_Available data_

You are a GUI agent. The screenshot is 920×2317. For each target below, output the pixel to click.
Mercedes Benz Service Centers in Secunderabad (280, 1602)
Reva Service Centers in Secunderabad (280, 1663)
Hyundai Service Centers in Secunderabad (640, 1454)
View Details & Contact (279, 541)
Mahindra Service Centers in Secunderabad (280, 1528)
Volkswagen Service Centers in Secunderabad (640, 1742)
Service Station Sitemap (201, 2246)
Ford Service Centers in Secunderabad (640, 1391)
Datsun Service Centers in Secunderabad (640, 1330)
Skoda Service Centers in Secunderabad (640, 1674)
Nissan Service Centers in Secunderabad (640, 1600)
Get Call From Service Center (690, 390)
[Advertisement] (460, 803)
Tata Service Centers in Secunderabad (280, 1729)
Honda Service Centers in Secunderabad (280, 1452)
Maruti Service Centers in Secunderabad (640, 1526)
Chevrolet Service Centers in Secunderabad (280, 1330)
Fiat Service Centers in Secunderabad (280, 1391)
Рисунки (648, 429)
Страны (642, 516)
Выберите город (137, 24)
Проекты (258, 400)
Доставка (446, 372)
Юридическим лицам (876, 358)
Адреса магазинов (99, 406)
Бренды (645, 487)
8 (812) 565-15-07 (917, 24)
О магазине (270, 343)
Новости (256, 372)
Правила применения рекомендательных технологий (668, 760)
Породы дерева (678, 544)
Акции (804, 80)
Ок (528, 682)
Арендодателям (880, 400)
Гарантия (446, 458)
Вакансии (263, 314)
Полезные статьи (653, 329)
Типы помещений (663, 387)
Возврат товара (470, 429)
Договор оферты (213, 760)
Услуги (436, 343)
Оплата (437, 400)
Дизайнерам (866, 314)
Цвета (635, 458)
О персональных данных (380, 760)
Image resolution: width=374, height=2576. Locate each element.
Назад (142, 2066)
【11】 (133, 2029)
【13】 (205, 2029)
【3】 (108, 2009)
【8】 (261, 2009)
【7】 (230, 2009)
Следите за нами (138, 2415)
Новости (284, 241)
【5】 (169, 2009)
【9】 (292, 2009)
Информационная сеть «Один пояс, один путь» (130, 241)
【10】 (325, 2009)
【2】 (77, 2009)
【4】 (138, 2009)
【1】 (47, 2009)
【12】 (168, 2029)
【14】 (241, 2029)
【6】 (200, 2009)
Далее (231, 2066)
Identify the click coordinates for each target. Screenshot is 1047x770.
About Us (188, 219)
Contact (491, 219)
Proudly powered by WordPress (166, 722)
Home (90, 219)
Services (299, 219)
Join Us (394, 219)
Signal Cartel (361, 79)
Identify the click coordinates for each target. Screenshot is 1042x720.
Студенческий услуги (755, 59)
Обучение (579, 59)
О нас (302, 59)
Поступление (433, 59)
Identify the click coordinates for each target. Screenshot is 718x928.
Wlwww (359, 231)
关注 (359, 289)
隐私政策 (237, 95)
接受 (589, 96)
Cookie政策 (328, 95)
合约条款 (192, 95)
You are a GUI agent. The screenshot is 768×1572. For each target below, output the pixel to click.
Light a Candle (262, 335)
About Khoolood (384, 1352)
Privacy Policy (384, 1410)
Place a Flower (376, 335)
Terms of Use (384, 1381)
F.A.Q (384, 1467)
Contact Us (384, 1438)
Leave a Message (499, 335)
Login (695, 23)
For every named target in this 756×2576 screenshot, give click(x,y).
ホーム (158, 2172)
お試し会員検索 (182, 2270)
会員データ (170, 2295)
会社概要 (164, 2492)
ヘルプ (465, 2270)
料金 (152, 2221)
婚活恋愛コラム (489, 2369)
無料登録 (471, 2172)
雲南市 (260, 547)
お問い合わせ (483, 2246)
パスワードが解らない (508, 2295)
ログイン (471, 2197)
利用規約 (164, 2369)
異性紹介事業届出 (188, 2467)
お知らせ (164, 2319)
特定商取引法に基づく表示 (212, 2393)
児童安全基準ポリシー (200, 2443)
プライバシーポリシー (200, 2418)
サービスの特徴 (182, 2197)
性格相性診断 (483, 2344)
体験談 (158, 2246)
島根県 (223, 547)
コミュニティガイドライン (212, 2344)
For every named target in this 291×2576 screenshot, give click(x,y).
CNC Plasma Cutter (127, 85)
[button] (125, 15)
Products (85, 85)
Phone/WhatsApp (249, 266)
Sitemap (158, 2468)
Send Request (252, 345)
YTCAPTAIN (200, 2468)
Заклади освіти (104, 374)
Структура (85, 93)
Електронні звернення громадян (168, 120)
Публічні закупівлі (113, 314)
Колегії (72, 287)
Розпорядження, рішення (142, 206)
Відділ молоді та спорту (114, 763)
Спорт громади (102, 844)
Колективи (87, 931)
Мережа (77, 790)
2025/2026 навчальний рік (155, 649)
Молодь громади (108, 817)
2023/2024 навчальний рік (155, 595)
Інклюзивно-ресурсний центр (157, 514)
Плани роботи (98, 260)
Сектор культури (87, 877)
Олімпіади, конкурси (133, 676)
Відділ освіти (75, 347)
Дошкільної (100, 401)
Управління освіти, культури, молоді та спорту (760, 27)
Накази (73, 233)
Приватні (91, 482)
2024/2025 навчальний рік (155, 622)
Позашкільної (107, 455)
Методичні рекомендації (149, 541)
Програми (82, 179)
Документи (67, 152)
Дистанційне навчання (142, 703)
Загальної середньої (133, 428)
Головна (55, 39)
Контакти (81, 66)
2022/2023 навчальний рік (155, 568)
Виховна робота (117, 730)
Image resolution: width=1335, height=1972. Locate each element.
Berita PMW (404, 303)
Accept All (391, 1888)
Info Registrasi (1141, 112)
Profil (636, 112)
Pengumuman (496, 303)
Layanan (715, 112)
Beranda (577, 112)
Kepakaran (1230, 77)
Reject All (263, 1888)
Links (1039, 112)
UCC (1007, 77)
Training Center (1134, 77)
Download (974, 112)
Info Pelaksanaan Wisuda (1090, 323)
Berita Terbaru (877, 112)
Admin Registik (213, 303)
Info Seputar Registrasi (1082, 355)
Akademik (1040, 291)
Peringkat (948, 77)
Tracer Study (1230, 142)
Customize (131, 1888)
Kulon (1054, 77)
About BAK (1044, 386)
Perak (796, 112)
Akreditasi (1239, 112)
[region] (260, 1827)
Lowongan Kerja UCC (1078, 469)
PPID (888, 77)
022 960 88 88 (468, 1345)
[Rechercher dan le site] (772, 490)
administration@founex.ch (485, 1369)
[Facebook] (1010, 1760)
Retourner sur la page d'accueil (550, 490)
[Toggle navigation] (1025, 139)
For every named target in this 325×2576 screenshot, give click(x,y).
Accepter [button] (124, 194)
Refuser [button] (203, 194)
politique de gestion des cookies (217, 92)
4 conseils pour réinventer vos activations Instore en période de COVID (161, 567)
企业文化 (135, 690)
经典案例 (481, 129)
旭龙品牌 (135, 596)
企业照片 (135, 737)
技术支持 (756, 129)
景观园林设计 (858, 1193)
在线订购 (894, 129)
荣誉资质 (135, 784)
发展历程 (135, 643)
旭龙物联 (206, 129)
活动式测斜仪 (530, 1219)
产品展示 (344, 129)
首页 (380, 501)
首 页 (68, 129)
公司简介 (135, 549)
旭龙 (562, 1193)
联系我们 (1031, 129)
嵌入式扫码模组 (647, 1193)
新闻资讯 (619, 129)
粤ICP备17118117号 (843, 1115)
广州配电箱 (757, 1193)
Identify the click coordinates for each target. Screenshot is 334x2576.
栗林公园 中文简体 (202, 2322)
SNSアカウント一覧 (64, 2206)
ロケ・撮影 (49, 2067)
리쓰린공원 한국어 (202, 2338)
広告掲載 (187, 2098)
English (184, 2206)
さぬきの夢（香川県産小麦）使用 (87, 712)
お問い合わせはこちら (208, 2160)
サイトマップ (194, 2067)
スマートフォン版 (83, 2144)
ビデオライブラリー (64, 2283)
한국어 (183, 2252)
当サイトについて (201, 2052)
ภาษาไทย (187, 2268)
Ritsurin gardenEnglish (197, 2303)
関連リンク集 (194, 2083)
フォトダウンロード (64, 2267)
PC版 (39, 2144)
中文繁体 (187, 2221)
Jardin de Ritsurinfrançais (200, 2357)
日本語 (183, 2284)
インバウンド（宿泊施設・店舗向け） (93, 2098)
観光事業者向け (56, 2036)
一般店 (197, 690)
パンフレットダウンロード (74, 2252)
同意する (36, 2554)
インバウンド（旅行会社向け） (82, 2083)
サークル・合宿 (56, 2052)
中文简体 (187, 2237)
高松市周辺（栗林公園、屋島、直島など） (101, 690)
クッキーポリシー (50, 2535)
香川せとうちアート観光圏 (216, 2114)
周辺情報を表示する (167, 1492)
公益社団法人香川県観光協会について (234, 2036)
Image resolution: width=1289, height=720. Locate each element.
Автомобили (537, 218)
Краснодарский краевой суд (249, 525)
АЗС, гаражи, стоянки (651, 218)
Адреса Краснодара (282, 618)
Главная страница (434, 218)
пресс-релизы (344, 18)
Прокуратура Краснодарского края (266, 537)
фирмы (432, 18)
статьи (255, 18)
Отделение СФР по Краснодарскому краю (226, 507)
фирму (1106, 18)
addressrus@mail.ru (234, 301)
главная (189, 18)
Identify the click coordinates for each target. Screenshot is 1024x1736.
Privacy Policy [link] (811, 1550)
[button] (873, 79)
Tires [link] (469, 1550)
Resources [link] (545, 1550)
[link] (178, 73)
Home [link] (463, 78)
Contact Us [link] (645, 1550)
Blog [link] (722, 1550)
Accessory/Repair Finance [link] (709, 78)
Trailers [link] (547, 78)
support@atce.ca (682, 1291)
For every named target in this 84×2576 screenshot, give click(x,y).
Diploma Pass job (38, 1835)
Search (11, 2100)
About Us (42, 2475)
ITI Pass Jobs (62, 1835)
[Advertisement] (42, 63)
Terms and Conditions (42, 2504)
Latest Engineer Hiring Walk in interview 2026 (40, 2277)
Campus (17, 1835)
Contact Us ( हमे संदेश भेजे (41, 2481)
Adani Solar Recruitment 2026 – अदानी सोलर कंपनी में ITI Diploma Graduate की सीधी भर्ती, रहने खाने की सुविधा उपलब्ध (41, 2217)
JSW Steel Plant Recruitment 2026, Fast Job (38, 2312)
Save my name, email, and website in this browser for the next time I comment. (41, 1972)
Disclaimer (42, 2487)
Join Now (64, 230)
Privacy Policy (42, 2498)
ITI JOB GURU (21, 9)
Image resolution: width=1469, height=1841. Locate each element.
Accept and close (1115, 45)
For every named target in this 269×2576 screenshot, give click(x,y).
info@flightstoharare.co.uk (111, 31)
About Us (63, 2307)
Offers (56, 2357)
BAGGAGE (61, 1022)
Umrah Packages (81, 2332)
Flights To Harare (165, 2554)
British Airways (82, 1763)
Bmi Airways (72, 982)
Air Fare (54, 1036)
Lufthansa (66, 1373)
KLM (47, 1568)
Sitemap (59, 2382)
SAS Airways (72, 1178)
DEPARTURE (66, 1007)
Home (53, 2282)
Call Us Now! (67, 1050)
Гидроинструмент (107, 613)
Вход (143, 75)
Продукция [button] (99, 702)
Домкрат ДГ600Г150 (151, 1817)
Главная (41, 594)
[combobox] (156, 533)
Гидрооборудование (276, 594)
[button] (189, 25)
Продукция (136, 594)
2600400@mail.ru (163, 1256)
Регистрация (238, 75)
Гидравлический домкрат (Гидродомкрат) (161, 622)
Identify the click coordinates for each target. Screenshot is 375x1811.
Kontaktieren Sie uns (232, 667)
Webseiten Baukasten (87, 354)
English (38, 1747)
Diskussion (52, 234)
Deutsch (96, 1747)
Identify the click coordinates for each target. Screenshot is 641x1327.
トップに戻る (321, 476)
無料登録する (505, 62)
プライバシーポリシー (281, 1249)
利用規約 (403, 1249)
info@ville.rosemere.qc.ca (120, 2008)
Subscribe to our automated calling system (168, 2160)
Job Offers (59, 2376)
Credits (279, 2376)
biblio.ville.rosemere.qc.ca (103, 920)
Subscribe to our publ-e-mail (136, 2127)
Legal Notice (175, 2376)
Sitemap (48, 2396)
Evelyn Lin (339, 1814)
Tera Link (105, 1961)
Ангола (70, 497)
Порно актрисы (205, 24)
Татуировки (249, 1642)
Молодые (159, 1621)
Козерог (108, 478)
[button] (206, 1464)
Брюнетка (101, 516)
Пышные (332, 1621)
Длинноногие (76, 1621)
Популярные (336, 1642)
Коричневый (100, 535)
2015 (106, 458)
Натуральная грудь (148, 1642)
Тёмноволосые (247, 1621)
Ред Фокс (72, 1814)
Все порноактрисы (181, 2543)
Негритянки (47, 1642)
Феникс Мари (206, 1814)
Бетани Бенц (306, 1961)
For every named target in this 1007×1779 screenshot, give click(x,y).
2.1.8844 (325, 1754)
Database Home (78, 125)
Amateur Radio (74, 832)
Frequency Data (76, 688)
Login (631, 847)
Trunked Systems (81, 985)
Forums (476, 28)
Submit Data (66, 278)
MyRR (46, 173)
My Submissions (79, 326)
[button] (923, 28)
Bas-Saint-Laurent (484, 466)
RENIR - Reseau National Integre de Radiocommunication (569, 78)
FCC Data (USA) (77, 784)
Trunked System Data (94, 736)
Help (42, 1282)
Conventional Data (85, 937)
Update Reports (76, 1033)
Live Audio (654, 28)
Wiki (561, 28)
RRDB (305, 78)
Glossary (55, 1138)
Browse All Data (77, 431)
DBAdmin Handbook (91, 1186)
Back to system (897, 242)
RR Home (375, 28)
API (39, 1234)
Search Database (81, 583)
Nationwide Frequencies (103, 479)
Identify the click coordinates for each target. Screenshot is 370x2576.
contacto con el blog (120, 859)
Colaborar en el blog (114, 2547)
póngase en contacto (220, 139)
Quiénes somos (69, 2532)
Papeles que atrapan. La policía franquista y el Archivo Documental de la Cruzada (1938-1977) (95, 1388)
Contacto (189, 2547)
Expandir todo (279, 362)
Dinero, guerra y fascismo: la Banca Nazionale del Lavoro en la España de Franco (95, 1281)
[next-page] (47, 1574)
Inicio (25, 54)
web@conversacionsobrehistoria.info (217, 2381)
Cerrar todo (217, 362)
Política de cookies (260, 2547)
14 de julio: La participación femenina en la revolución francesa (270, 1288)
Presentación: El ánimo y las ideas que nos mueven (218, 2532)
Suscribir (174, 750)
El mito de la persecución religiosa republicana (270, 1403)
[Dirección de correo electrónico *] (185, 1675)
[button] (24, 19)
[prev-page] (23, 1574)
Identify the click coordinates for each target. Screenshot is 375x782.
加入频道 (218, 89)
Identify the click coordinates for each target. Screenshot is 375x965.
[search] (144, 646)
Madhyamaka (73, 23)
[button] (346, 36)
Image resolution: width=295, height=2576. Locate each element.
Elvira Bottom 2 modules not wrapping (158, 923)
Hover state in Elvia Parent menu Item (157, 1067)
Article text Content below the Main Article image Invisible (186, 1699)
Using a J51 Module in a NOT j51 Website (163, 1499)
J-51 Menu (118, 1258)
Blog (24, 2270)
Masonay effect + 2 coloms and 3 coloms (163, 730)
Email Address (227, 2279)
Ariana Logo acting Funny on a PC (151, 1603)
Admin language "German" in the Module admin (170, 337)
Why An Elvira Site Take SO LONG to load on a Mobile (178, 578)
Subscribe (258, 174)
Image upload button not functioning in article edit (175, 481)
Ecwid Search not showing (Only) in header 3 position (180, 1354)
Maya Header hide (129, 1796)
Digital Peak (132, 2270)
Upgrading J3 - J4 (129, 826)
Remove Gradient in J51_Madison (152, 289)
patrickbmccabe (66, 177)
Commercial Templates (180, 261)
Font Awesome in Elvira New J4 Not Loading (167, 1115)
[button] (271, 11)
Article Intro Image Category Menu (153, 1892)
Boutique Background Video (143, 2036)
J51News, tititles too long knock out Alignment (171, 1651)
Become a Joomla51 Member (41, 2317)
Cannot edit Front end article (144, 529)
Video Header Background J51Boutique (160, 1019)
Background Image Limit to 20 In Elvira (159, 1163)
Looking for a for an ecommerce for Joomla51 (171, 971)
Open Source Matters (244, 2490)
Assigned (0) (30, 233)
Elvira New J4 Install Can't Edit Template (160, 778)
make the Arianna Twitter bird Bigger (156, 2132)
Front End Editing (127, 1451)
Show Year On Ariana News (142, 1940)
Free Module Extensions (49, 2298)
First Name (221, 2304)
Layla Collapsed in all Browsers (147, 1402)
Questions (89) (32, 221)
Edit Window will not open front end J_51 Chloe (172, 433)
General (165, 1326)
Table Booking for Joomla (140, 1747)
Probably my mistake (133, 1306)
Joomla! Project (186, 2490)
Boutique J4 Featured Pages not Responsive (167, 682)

_Task requirements_
Taking the line with "Signal Cartel (361, 79)" as the first and the line with "接受 (589, 96)" as the last, retype that stretch of the data above exactly, with no other lines.

_Response below_
Signal Cartel (361, 79)
Identify the click coordinates for each target. Screenshot is 1042x720.
Студенческий услуги (755, 59)
Обучение (579, 59)
О нас (302, 59)
Поступление (433, 59)
Identify the click coordinates for each target. Screenshot is 718x928.
Wlwww (359, 231)
关注 (359, 289)
隐私政策 (237, 95)
接受 (589, 96)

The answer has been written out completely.